[Your instructions]: Only the pictures should be dropped; copy the rest of the entries exactly.

[Supplied material]:

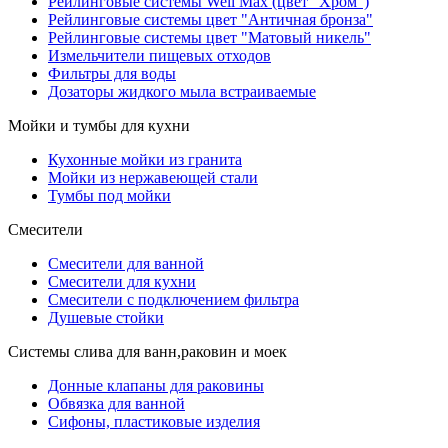
Рейлинговые системы Well Max (цвет "Хром")
Рейлинговые системы цвет "Античная бронза"
Рейлинговые системы цвет "Матовый никель"
Измельчители пищевых отходов
Фильтры для воды
Дозаторы жидкого мыла встраиваемые
Мойки и тумбы для кухни
Кухонные мойки из гранита
Мойки из нержавеющей стали
Тумбы под мойки
Смесители
Смесители для ванной
Смесители для кухни
Смесители с подключением фильтра
Душевые стойки
Системы слива для ванн,раковин и моек
Донные клапаны для раковины
Обвязка для ванной
Сифоны, пластиковые изделия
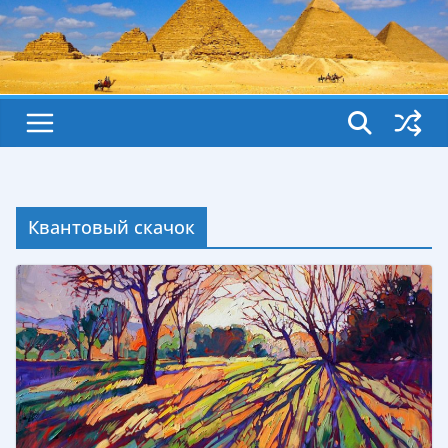
Квантовый скачок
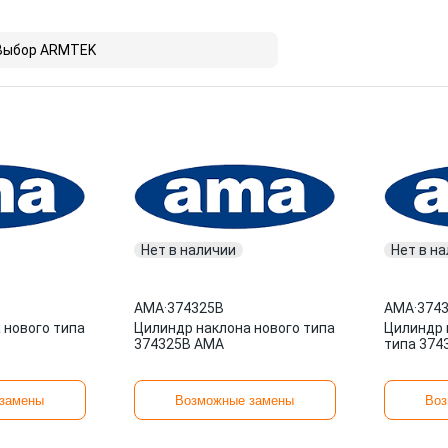
Выбор ARMTEK
Нет в наличии
Нет в н
AMA
·
374325B
AMA
·
374
 нового типа
Цилиндр наклона нового типа
Цилиндр 
374325B AMA
типа 374
замены
Возможные замены
Воз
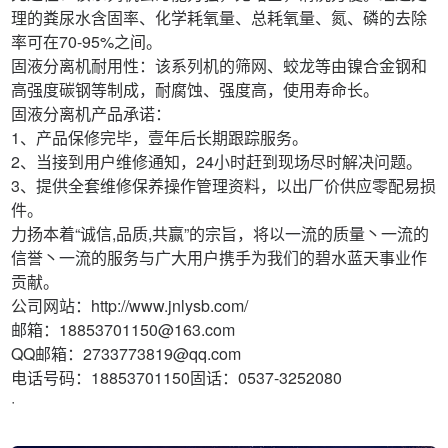
理的粪尿水含固率、化学耗氧量、总耗氧量、氮、磷的去除
率可在70-95%之间。
固液分离机耐用性：该系列机的筛网、蛟龙等由镍合金钢和
高强度碳钢等制成，耐腐蚀、强度高，使用寿命长。
固液分离机产品承诺：
1、产品保修完毕，壹年后长期跟踪服务。
2、当接到用户维修通知，24小时赶到现场尽时解决问题。
3、提供全套维修保养操作管理资料，以出厂价供应零配易损
件。
力扬本着“诚信,品质,共赢”的宗旨，将以一流的质量丶一流的
信誉丶一流的服务与广大用户携手为我们的碧水蓝天事业作
贡献。
公司网站：http://www.jnlysb.com/
邮箱：18853701150@163.com
QQ邮箱：2733773819@qq.com
电话号码：18853701150固话：0537-3252080
·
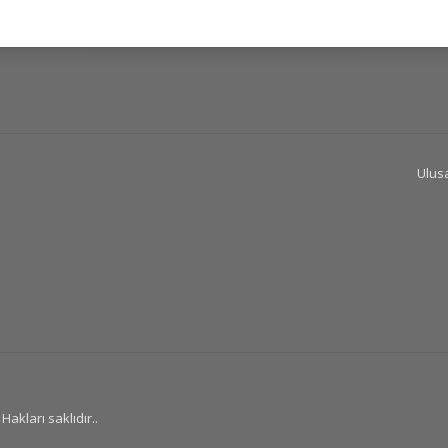
Ulusa
Hakları saklıdır..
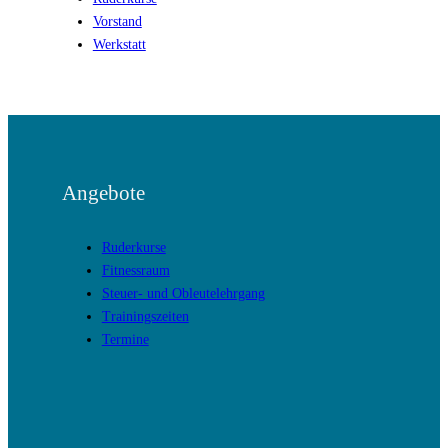
Vorstand
Werkstatt
Angebote
Ruderkurse
Fitnessraum
Steuer- und Obleutelehrgang
Trainingszeiten
Termine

[Response to this exercise]:
Рейлинговые системы Well Max (цвет "Хром")
Рейлинговые системы цвет "Античная бронза"
Рейлинговые системы цвет "Матовый никель"
Измельчители пищевых отходов
Фильтры для воды
Дозаторы жидкого мыла встраиваемые
Мойки и тумбы для кухни
Кухонные мойки из гранита
Мойки из нержавеющей стали
Тумбы под мойки
Смесители
Смесители для ванной
Смесители для кухни
Смесители с подключением фильтра
Душевые стойки
Системы слива для ванн,раковин и моек
Донные клапаны для раковины
Обвязка для ванной
Сифоны, пластиковые изделия
Квантовый скачок
Выбор ARMTEK
Нет в наличии
Нет в н
AMA
·
374325B
AMA
·
374
 нового типа
Цилиндр наклона нового типа
Цилиндр 
374325B AMA
типа 374
замены
Возможные замены
Воз
理的粪尿水含固率、化学耗氧量、总耗氧量、氮、磷的去除
率可在70-95%之间。
固液分离机耐用性：该系列机的筛网、蛟龙等由镍合金钢和
高强度碳钢等制成，耐腐蚀、强度高，使用寿命长。
固液分离机产品承诺：
1、产品保修完毕，壹年后长期跟踪服务。
2、当接到用户维修通知，24小时赶到现场尽时解决问题。
3、提供全套维修保养操作管理资料，以出厂价供应零配易损
件。
力扬本着“诚信,品质,共赢”的宗旨，将以一流的质量丶一流的
信誉丶一流的服务与广大用户携手为我们的碧水蓝天事业作
贡献。
公司网站：http://www.jnlysb.com/
邮箱：18853701150@163.com
QQ邮箱：2733773819@qq.com
电话号码：18853701150固话：0537-3252080
·
Ulusa
Hakları saklıdır..
Vorstand
Werkstatt
Angebote
Ruderkurse
Fitnessraum
Steuer- und Obleutelehrgang
Trainingszeiten
Termine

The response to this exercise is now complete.